>>>
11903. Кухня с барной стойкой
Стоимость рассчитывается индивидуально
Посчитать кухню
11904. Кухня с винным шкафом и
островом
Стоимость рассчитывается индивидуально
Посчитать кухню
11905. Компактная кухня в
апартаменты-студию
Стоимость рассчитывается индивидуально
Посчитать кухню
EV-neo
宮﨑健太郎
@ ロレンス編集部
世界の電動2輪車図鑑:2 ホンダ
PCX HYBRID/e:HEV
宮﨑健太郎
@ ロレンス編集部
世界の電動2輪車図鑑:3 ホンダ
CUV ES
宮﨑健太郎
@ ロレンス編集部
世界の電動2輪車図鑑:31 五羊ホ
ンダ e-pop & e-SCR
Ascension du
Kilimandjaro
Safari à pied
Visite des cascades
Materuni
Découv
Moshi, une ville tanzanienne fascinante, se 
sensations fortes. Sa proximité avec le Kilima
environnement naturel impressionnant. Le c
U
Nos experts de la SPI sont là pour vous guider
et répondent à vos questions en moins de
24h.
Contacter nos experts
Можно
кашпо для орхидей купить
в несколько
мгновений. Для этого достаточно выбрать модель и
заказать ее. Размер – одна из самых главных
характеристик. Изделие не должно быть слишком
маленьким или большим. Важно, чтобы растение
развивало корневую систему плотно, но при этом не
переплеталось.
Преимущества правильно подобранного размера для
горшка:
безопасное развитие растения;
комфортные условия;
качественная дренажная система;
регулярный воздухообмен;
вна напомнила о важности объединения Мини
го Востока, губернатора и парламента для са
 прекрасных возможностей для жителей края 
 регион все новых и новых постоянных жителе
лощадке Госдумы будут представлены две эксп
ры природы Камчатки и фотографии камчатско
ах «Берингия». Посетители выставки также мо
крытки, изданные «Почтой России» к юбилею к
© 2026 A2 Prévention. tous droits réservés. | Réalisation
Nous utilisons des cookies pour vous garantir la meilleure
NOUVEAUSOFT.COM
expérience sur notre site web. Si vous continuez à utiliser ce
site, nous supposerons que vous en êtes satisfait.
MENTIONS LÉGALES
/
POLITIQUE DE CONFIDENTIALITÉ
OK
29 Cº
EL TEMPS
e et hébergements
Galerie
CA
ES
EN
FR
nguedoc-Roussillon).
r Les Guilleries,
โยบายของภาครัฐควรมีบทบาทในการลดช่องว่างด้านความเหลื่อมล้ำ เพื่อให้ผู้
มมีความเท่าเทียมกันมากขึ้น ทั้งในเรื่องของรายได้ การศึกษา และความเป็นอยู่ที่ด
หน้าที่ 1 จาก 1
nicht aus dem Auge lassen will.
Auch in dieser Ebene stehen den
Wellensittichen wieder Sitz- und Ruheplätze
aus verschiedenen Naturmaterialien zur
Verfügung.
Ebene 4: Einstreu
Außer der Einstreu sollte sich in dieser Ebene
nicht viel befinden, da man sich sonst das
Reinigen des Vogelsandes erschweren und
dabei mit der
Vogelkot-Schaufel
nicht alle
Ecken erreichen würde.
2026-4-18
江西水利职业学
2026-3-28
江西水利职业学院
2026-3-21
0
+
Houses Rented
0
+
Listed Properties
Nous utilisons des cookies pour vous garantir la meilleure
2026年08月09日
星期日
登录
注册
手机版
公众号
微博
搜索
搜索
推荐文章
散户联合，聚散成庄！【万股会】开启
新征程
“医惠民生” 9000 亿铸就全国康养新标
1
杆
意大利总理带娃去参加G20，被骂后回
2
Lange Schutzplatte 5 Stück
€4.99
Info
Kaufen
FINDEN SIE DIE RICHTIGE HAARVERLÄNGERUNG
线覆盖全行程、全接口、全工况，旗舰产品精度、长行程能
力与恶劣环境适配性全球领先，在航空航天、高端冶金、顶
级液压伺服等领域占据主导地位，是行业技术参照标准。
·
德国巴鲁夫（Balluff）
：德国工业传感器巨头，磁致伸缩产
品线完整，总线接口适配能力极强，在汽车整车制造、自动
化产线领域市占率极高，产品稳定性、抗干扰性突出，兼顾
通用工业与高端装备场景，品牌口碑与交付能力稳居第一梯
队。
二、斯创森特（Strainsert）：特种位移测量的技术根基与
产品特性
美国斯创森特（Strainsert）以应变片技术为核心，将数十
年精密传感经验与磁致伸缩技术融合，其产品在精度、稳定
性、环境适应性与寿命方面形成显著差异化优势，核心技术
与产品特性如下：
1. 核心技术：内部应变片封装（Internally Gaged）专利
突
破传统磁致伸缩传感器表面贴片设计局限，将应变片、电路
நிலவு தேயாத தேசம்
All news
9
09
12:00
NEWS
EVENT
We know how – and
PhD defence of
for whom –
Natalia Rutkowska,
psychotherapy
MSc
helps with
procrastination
<<<
**Task instructions**
Each record above has to be printed again, word for word.

**Result of this task**
11903. Кухня с барной стойкой
Стоимость рассчитывается индивидуально
Посчитать кухню
11904. Кухня с винным шкафом и
островом
Стоимость рассчитывается индивидуально
Посчитать кухню
11905. Компактная кухня в
апартаменты-студию
Стоимость рассчитывается индивидуально
Посчитать кухню
EV-neo
宮﨑健太郎
@ ロレンス編集部
世界の電動2輪車図鑑:2 ホンダ
PCX HYBRID/e:HEV
宮﨑健太郎
@ ロレンス編集部
世界の電動2輪車図鑑:3 ホンダ
CUV ES
宮﨑健太郎
@ ロレンス編集部
世界の電動2輪車図鑑:31 五羊ホ
ンダ e-pop & e-SCR
Ascension du
Kilimandjaro
Safari à pied
Visite des cascades
Materuni
Découv
Moshi, une ville tanzanienne fascinante, se 
sensations fortes. Sa proximité avec le Kilima
environnement naturel impressionnant. Le c
U
Nos experts de la SPI sont là pour vous guider
et répondent à vos questions en moins de
24h.
Contacter nos experts
Можно
кашпо для орхидей купить
в несколько
мгновений. Для этого достаточно выбрать модель и
заказать ее. Размер – одна из самых главных
характеристик. Изделие не должно быть слишком
маленьким или большим. Важно, чтобы растение
развивало корневую систему плотно, но при этом не
переплеталось.
Преимущества правильно подобранного размера для
горшка:
безопасное развитие растения;
комфортные условия;
качественная дренажная система;
регулярный воздухообмен;
вна напомнила о важности объединения Мини
го Востока, губернатора и парламента для са
 прекрасных возможностей для жителей края 
 регион все новых и новых постоянных жителе
лощадке Госдумы будут представлены две эксп
ры природы Камчатки и фотографии камчатско
ах «Берингия». Посетители выставки также мо
крытки, изданные «Почтой России» к юбилею к
© 2026 A2 Prévention. tous droits réservés. | Réalisation
Nous utilisons des cookies pour vous garantir la meilleure
NOUVEAUSOFT.COM
expérience sur notre site web. Si vous continuez à utiliser ce
site, nous supposerons que vous en êtes satisfait.
MENTIONS LÉGALES
/
POLITIQUE DE CONFIDENTIALITÉ
OK
29 Cº
EL TEMPS
e et hébergements
Galerie
CA
ES
EN
FR
nguedoc-Roussillon).
r Les Guilleries,
โยบายของภาครัฐควรมีบทบาทในการลดช่องว่างด้านความเหลื่อมล้ำ เพื่อให้ผู้
มมีความเท่าเทียมกันมากขึ้น ทั้งในเรื่องของรายได้ การศึกษา และความเป็นอยู่ที่ด
หน้าที่ 1 จาก 1
nicht aus dem Auge lassen will.
Auch in dieser Ebene stehen den
Wellensittichen wieder Sitz- und Ruheplätze
aus verschiedenen Naturmaterialien zur
Verfügung.
Ebene 4: Einstreu
Außer der Einstreu sollte sich in dieser Ebene
nicht viel befinden, da man sich sonst das
Reinigen des Vogelsandes erschweren und
dabei mit der
Vogelkot-Schaufel
nicht alle
Ecken erreichen würde.
2026-4-18
江西水利职业学
2026-3-28
江西水利职业学院
2026-3-21
0
+
Houses Rented
0
+
Listed Properties
Nous utilisons des cookies pour vous garantir la meilleure
2026年08月09日
星期日
登录
注册
手机版
公众号
微博
搜索
搜索
推荐文章
散户联合，聚散成庄！【万股会】开启
新征程
“医惠民生” 9000 亿铸就全国康养新标
1
杆
意大利总理带娃去参加G20，被骂后回
2
Lange Schutzplatte 5 Stück
€4.99
Info
Kaufen
FINDEN SIE DIE RICHTIGE HAARVERLÄNGERUNG
线覆盖全行程、全接口、全工况，旗舰产品精度、长行程能
力与恶劣环境适配性全球领先，在航空航天、高端冶金、顶
级液压伺服等领域占据主导地位，是行业技术参照标准。
·
德国巴鲁夫（Balluff）
：德国工业传感器巨头，磁致伸缩产
品线完整，总线接口适配能力极强，在汽车整车制造、自动
化产线领域市占率极高，产品稳定性、抗干扰性突出，兼顾
通用工业与高端装备场景，品牌口碑与交付能力稳居第一梯
队。
二、斯创森特（Strainsert）：特种位移测量的技术根基与
产品特性
美国斯创森特（Strainsert）以应变片技术为核心，将数十
年精密传感经验与磁致伸缩技术融合，其产品在精度、稳定
性、环境适应性与寿命方面形成显著差异化优势，核心技术
与产品特性如下：
1. 核心技术：内部应变片封装（Internally Gaged）专利
突
破传统磁致伸缩传感器表面贴片设计局限，将应变片、电路
நிலவு தேயாத தேசம்
All news
9
09
12:00
NEWS
EVENT
We know how – and
PhD defence of
for whom –
Natalia Rutkowska,
psychotherapy
MSc
helps with
procrastination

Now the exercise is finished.